About HumemAI
HumemAI started from Taewoon Kim's PhD, "A Machine With Human‑Like Memory". The core idea: separate conversations from data using human‑inspired episodic and semantic memory, then glue together machine learning, temporal knowledge graphs, and databases to create agentic AI systems with persistent, explainable memory.
Episodic Memory: From conversations to temporal knowledge graphs. Your dialogue with HumemAI agents captures the "where", "when", and "what" of interactions in a time‑aware graph structure. This personal memory evolves continuously, learning from each exchange while maintaining full context of past conversations.
Semantic Memory: Your operational data remains in your databases while we add a thin compatibility layer when needed. Whether structured or unstructured, HumemAI connects via adapters and performs intelligent read/write across your systems. When formats differ, we apply minimal, reversible transformations—not wholesale migrations—to fit supported engines and schemas.
Today, users interact through an LLM while HumemAI performs hybrid retrieval—vector similarity plus relationship‑aware queries over both episodic conversations and semantic data—to ground answers in a continuously evolving knowledge layer. It powers agentic workflows: natural to use, explainable by design, and reusable across tasks.

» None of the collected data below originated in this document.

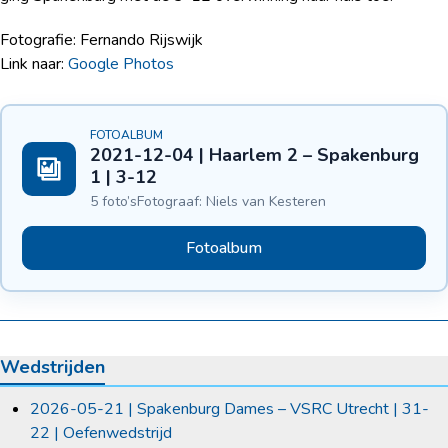
Fotografie: Fernando Rijswijk
Link naar:
Google Photos
FOTOALBUM
2021-12-04 | Haarlem 2 – Spakenburg
1 | 3-12
5 foto’s
Fotograaf: Niels van Kesteren
Fotoalbum
Wedstrijden
2026-05-21 | Spakenburg Dames – VSRC Utrecht | 31-
22 | Oefenwedstrijd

We're building on open foundations. HumemAI will provide an open‑source SDK that connects to your databases—whether structured or unstructured—while our core engine handles the intelligent memory architecture. Your data stays in your systems; we add the conversation layer as temporal knowledge graphs on top.
Our research focus keeps us ahead: integrating ML with graphs and databases to scale reasoning, improve retrieval, and automate schema/ontology learning. That's how we move beyond short‑lived hype to durable capabilities.
Open Research & Development
HumemAI advances AI memory infrastructure through open‑source contributions and published research. We contribute to open-source databases and share our findings with the community, while building deep expertise in integrating these technologies into production systems.
Our competitive advantage comes from years of experience with temporal graphs, multi‑model databases, and AI architectures — not from hiding code. We believe in building on open foundations while providing the integrated platform and expertise that takes time to master.